Special contributing author Laura Mueller, City Attorney for Dripping Springs

City of Heath v. Robert Williamson d/b/a PCNETSYS, No. 05-20-00685-CV (Tex. App.—Dallas, May 3, 2021) (mem. op.).

In this interlocutory appeal from a trial court’s holding denying a city’s plea to the jurisdiction on a contract claim, the Fifth Court of Appeals vacated the trial court’s judgment and dismissed the case because damages falling under Chapter 271 of the Local Government Code were not part of the claim as an as-needed services contract.

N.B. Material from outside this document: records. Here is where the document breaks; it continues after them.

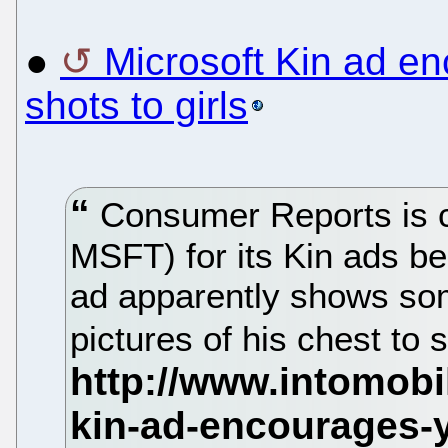
●
Microsoft Kin ad e
shots to girls
Consumer Reports is c
MSFT) for its Kin ads be
ad apparently shows so
pictures of his chest to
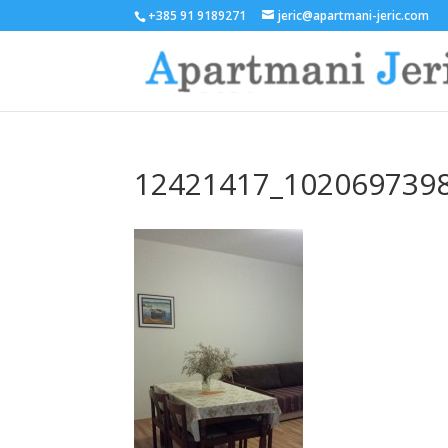
+385 91 9189271
jeric@apartmani-jeric.com
12421417_102069739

The plaintiff sued the city after his contract with the city for IT services was terminated early.  The agreement provided that the plaintiff would be paid a monthly retainer for IT services “as may be required by the City.”  The agreement was set to terminate in October 2021, but the city terminated the agreement effective April 30, 2019.  Both parties agreed that the plaintiff had been paid for all services already provided.  The plaintiff sued the city for breach of contract arguing that he was owed lost profits and “loss of the benefit/expectation of the contract.”  The city argued that the contract was not properly executed and created an unconstitutional debt.  The trial court denied the city’s plea to the jurisdiction related to the claim and the city appealed.

Chapter 271 of the Texas Local Government Code waives a city’s immunity when there is a claim for certain types of damages related to a written contract including the “balance due and owed”.  Tex. Loc. Gov’t Code §A271.153.  Immunity is not waived for consequential damages.  The court of appeals held that there was no claim for recoverable damages because there was no balance due and owing as the plaintiff had already been paid for all services rendered.  Thus, immunity had not been waived.  The court also held there was no reason to allow further discovery or allow repleading because the parties were in agreement that all services had been paid for and it was only future payments that the plaintiff was seeking.

The court of appeals vacated the trial court’s denial of the city’s plea to the jurisdiction because no damages that waive contractual immunity had been pled or existed.